The legendary beauty of the Hawaiian Islands has long attracted filmmakers. Over the years their increased activity has led to the growth of a robust production infrastructure that has benefited many movies and TV shows.
“There’s more equipment and more resources here now,” says Val Kim, a location scout who has been working locations in Hawaii for more than 20 years. “The (issue) is managing the location, because it’s so beautiful here and the environment is highly impacted by everything we do. You have to allow extra time to work with those requirements.”
Kim, who scouted for “The Tempest,” praised the help offered by Hawaii State Film Commissioner Donne Dawson and recommends making contact early in order to work out any environmental concerns.
“The film commission has to protect what they have so people keep coming back,” Kim notes.
Tim Hillman, a veteran location scout who worked on “50 First Dates” on Oahu, says he’d be happy to go back to the Aloha State. “The beauty of the place goes without saying,” Hillman notes, “and the people are so nice. In a lot of other locations, you might get beauty but not a local population that’s happy to see you, (plus there are other benefits) like not having to deal with international customs.”
Mike Fantasia, who scouted and managed locations for “Indiana Jones and the Kingdom of the Crystal Skull” in Hilo, found similar advantages. “In most of the world where there is accessible jungle, that jungle has been cut down,” Fantasia says. He used some of the crew and equipment from “Lost” while that show was on hiatus. “We needed that deep jungle look and roads to bring in equipment. That meant Hawaii won out.”
Though they were able to find some resources in Hawaii, Fantasia says the large feature production brought in most of its own equipment and crew. “We came with 85% of what we needed,” he reports. “You have to remember you’re on an island in the Pacific, so you plan ahead.”
Productions smaller than “Indiana Jones” may be able to find more of what they require. Kent Matsuoka, who is scouting and managing locations on Kauai for a low-budget sci-fi film, says Hawaiian crews are as professional as those in Los Angeles.
“It was a great help when ‘Lost’ came here,” Matsuoka says. “It encouraged the development of local crew to the standard that the industry expects, so that when other productions come here, some of what they need is already here.”

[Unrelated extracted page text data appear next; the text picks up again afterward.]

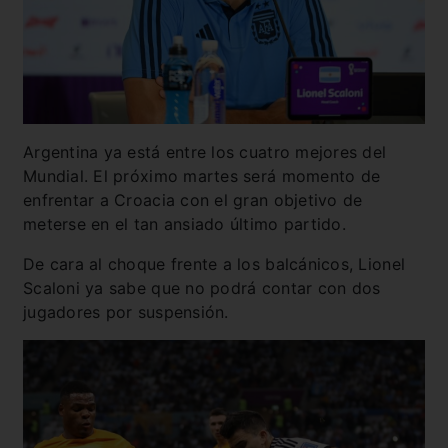
Argentina ya está entre los cuatro mejores del
Mundial. El próximo martes será momento de
enfrentar a Croacia con el gran objetivo de
meterse en el tan ansiado último partido.
De cara al choque frente a los balcánicos, Lionel
Scaloni ya sabe que no podrá contar con dos
jugadores por suspensión.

Matsuoka adds that Hawaii’s hospitality business, already in place for tourists, is also a plus for incoming production. “Right now the economy is down and there’s an abundance of hotel rooms and great food here,” he says. “They’re very happy to have us here.”
Matsuoka has scouted for features, TV, commercials and print on the Hawaiian Islands, and advises those going there to keep an open mind about the versatility of the locations. “It’s not just what you saw on ‘Hawaii Five-O’ a long time ago,” says Matsuoka. “There’s a lot hidden here if you just take the time to look.”